WORK REQUIRED = Please write out word for word the opening lines of the material, including the line with "许有三个订阅服务早已过期反而仍在扣款..." as the last.

- - - - - - -

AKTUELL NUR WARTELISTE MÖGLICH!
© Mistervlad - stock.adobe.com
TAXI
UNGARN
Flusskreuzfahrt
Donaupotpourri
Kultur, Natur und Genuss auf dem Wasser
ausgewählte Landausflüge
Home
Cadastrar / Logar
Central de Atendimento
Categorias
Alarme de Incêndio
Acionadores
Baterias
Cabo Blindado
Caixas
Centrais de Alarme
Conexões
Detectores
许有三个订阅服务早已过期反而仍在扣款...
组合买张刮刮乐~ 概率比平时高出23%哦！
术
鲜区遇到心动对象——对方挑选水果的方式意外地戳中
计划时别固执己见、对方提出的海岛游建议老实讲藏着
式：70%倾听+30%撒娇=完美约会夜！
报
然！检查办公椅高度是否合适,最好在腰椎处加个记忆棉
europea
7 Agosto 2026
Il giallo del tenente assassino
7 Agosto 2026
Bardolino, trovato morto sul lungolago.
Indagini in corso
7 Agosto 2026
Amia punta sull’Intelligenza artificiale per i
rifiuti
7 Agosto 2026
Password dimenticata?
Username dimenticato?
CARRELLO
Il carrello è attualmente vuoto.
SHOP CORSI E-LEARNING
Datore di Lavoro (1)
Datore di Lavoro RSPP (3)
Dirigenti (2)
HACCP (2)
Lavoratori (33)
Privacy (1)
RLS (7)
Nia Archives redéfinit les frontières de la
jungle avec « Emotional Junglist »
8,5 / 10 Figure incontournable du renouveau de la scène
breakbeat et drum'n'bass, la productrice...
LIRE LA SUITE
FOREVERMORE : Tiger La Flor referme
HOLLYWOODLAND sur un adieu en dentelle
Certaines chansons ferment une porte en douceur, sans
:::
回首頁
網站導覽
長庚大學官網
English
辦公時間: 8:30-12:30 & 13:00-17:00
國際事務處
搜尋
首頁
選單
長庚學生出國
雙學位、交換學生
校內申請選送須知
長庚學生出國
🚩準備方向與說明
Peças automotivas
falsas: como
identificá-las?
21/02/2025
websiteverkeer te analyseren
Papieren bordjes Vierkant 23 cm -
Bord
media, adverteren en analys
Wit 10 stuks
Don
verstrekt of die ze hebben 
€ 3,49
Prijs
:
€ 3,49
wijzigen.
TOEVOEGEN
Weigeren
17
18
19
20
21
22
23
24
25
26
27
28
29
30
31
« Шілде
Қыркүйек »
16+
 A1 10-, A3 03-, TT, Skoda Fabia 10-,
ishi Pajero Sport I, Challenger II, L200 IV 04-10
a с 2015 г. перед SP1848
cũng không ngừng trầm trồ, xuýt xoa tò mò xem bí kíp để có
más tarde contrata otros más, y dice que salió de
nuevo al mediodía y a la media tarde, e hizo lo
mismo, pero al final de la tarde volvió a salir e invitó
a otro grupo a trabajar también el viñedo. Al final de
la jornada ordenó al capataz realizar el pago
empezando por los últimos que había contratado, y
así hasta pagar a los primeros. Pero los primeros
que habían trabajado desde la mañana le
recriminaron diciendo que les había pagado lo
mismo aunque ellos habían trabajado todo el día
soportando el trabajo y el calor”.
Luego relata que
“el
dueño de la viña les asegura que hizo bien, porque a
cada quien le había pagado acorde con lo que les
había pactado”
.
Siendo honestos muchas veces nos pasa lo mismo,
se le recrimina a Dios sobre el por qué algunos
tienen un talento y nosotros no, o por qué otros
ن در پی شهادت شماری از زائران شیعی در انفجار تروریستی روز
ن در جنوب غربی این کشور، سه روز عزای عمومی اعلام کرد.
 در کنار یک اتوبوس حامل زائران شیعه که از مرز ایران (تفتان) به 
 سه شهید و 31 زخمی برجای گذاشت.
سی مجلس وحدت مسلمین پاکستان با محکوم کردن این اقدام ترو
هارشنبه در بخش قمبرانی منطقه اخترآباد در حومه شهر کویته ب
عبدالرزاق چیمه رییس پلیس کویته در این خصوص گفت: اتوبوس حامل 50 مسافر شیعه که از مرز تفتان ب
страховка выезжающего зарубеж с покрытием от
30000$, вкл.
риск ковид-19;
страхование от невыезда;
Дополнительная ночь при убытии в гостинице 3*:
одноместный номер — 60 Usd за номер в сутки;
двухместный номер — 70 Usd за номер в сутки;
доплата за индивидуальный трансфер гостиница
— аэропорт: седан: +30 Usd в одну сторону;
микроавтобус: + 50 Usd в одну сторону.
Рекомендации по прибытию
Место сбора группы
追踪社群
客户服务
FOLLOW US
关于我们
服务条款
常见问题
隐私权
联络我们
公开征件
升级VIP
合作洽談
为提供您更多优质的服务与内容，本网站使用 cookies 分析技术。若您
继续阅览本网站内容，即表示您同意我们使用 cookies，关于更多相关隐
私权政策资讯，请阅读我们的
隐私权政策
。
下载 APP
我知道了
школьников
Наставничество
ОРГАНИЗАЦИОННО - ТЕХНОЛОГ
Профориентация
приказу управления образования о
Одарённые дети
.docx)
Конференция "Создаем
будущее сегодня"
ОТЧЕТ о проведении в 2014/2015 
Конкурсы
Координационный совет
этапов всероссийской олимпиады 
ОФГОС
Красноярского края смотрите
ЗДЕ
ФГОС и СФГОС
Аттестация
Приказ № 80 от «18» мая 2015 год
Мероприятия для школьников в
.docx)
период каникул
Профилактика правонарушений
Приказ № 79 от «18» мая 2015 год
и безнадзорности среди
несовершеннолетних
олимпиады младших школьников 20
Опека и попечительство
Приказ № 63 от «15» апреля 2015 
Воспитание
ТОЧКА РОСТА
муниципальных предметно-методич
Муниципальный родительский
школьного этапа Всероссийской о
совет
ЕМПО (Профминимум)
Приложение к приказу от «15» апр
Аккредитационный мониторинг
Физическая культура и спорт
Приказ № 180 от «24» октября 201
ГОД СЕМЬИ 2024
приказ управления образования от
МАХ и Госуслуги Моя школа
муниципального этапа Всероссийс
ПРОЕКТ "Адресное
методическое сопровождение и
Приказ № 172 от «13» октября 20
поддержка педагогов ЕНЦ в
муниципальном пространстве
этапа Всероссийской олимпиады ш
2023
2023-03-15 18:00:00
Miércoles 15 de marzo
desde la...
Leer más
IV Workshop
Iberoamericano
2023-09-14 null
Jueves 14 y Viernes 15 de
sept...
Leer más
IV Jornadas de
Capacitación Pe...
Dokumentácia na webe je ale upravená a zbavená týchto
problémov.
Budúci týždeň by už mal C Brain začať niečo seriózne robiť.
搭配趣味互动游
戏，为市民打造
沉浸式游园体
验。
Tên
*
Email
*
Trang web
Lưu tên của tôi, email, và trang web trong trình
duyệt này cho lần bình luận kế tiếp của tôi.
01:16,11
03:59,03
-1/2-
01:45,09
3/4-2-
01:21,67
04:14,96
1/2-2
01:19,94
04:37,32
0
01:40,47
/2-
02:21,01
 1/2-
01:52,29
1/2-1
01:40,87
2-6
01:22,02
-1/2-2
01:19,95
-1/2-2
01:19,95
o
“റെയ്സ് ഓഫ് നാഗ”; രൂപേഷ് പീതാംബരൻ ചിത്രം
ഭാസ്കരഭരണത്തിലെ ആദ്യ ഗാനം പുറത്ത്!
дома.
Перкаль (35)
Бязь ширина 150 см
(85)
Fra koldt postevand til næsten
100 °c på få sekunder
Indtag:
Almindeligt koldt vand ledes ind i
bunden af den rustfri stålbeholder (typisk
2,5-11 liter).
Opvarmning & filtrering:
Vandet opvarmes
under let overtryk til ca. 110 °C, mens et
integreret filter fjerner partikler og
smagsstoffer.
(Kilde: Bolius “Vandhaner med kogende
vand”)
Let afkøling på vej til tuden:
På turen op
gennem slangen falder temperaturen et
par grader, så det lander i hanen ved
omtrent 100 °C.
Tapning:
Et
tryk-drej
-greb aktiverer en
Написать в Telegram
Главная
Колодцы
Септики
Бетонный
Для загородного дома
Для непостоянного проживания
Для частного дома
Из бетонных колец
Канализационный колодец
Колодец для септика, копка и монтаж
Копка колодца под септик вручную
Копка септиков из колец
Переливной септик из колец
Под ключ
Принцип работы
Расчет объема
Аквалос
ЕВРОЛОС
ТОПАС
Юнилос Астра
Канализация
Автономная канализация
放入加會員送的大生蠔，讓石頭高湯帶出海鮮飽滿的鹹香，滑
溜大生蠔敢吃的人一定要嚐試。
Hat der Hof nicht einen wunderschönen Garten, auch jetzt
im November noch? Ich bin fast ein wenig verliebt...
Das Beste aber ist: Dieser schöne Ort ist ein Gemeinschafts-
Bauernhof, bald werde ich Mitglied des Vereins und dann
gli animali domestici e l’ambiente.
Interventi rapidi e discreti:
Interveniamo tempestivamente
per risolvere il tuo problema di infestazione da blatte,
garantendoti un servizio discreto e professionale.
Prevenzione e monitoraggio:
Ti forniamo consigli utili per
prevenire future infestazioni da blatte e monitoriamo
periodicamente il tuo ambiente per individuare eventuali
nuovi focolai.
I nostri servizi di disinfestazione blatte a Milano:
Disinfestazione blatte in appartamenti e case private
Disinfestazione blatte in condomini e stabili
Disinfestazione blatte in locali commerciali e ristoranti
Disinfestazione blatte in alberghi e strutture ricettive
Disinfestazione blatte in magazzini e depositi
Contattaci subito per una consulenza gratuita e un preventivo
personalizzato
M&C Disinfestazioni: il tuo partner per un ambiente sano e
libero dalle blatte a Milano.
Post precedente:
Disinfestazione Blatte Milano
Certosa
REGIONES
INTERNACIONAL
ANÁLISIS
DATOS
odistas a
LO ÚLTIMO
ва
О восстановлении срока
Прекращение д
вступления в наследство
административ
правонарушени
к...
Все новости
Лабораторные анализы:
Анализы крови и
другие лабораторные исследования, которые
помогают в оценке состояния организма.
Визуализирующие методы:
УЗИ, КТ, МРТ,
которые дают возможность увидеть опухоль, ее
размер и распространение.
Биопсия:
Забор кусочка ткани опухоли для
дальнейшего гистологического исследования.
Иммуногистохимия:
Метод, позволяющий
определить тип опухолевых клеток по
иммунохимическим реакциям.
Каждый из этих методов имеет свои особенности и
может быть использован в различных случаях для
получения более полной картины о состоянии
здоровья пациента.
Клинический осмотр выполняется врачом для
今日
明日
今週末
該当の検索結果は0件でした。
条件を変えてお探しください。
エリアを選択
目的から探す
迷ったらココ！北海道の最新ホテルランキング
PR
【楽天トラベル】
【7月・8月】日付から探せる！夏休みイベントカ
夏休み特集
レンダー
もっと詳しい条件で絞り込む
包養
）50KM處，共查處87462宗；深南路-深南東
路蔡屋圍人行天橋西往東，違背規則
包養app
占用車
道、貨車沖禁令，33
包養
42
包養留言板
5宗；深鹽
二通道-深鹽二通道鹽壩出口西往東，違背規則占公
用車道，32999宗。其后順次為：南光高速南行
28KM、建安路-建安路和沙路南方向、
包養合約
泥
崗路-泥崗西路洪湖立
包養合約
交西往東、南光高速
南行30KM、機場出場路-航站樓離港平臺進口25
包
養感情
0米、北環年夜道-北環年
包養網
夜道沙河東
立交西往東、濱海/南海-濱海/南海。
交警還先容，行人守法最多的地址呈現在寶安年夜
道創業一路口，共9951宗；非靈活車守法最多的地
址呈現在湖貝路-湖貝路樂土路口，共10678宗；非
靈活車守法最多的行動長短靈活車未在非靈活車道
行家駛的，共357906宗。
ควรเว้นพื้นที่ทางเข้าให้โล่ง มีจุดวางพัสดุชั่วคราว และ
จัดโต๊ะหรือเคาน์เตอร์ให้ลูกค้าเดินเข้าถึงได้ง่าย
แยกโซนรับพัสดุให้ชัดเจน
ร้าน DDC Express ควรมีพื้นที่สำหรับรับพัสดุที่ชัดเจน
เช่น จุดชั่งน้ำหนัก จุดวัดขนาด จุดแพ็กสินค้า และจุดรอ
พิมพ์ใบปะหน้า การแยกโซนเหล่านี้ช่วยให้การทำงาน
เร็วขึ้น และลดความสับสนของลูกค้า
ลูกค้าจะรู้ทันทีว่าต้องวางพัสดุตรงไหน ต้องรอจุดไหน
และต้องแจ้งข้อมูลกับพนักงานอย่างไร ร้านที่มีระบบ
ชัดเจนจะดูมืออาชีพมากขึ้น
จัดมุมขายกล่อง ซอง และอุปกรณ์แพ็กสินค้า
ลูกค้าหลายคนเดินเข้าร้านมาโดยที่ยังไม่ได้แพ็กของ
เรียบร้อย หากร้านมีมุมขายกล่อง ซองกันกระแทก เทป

- - - - - - -

EXPECTED ANSWER =
AKTUELL NUR WARTELISTE MÖGLICH!
© Mistervlad - stock.adobe.com
TAXI
UNGARN
Flusskreuzfahrt
Donaupotpourri
Kultur, Natur und Genuss auf dem Wasser
ausgewählte Landausflüge
Home
Cadastrar / Logar
Central de Atendimento
Categorias
Alarme de Incêndio
Acionadores
Baterias
Cabo Blindado
Caixas
Centrais de Alarme
Conexões
Detectores
许有三个订阅服务早已过期反而仍在扣款...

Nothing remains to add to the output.